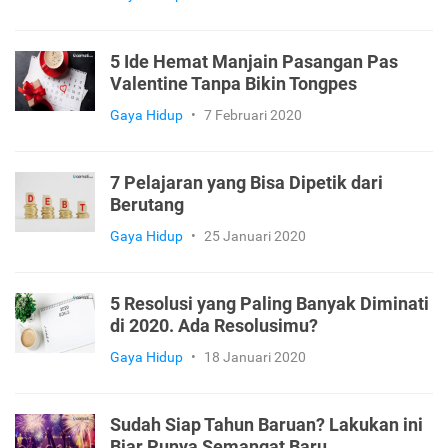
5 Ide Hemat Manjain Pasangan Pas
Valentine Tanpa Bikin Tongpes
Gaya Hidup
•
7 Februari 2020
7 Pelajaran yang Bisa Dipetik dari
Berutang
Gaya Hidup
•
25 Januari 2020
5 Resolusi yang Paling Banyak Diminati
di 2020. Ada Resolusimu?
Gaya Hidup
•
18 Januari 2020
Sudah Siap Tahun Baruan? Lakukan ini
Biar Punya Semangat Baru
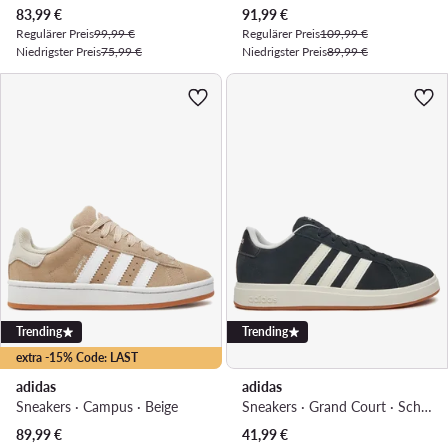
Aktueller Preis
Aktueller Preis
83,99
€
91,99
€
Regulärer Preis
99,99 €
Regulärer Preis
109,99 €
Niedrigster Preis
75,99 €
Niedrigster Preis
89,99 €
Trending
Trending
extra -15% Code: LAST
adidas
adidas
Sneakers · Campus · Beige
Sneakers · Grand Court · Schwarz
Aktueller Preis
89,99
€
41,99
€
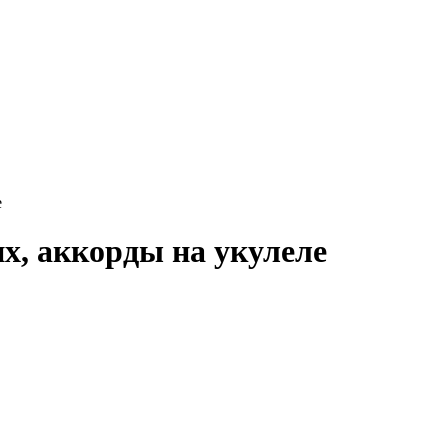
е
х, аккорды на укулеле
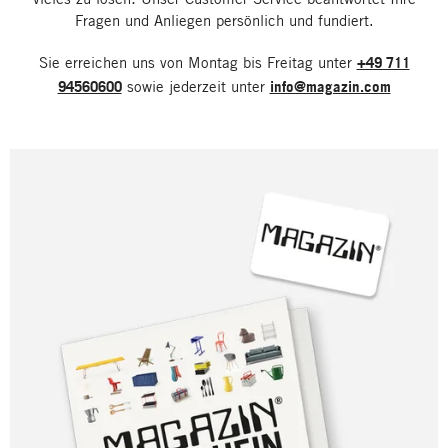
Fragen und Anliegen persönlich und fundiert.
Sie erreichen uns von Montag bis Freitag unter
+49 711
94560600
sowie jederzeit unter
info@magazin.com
*****
> _Work task_:
Take each line from the records and copy it unchanged, leaving images out.

> _Solution to the exercise_:
5 Ide Hemat Manjain Pasangan Pas
Valentine Tanpa Bikin Tongpes
Gaya Hidup
•
7 Februari 2020
7 Pelajaran yang Bisa Dipetik dari
Berutang
Gaya Hidup
•
25 Januari 2020
5 Resolusi yang Paling Banyak Diminati
di 2020. Ada Resolusimu?
Gaya Hidup
•
18 Januari 2020
Sudah Siap Tahun Baruan? Lakukan ini
Biar Punya Semangat Baru
Aktueller Preis
Aktueller Preis
83,99
€
91,99
€
Regulärer Preis
99,99 €
Regulärer Preis
109,99 €
Niedrigster Preis
75,99 €
Niedrigster Preis
89,99 €
Trending
Trending
extra -15% Code: LAST
adidas
adidas
Sneakers · Campus · Beige
Sneakers · Grand Court · Schwarz
Aktueller Preis
89,99
€
41,99
€
е
х, аккорды на укулеле
Fragen und Anliegen persönlich und fundiert.
Sie erreichen uns von Montag bis Freitag unter
+49 711
94560600
sowie jederzeit unter
info@magazin.com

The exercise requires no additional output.